- _Materials provided_

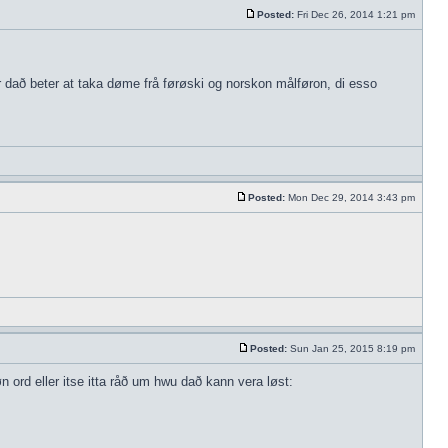
Posted:
Fri Dec 26, 2014 1:21 pm
r dað beter at taka døme frå førøski og norskon målføron, di esso
Posted:
Mon Dec 29, 2014 3:43 pm
Posted:
Sun Jan 25, 2015 8:19 pm
 ord eller itse itta råð um hwu dað kann vera løst:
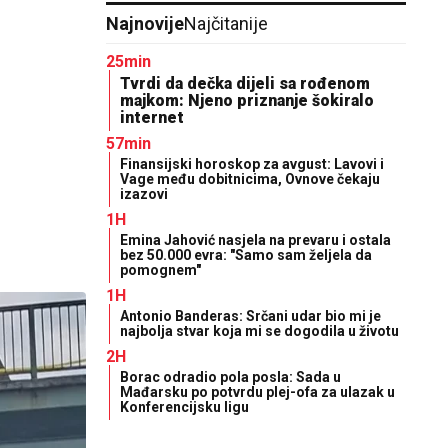
Najnovije
Najčitanije
25min
Tvrdi da dečka dijeli sa rođenom
majkom: Njeno priznanje šokiralo
internet
57min
Finansijski horoskop za avgust: Lavovi i
Vage među dobitnicima, Ovnove čekaju
izazovi
1H
Emina Jahović nasjela na prevaru i ostala
bez 50.000 evra: "Samo sam željela da
pomognem"
1H
Antonio Banderas: Srčani udar bio mi je
najbolja stvar koja mi se dogodila u životu
2H
Borac odradio pola posla: Sada u
Mađarsku po potvrdu plej-ofa za ulazak u
Konferencijsku ligu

- _What is expected_
Reproduce all of the entries exactly as they appear, though any picture they include must be omitted.

- _Answer to the exercise_
Posted:
Fri Dec 26, 2014 1:21 pm
r dað beter at taka døme frå førøski og norskon målføron, di esso
Posted:
Mon Dec 29, 2014 3:43 pm
Posted:
Sun Jan 25, 2015 8:19 pm
 ord eller itse itta råð um hwu dað kann vera løst:
Najnovije
Najčitanije
25min
Tvrdi da dečka dijeli sa rođenom
majkom: Njeno priznanje šokiralo
internet
57min
Finansijski horoskop za avgust: Lavovi i
Vage među dobitnicima, Ovnove čekaju
izazovi
1H
Emina Jahović nasjela na prevaru i ostala
bez 50.000 evra: "Samo sam željela da
pomognem"
1H
Antonio Banderas: Srčani udar bio mi je
najbolja stvar koja mi se dogodila u životu
2H
Borac odradio pola posla: Sada u
Mađarsku po potvrdu plej-ofa za ulazak u
Konferencijsku ligu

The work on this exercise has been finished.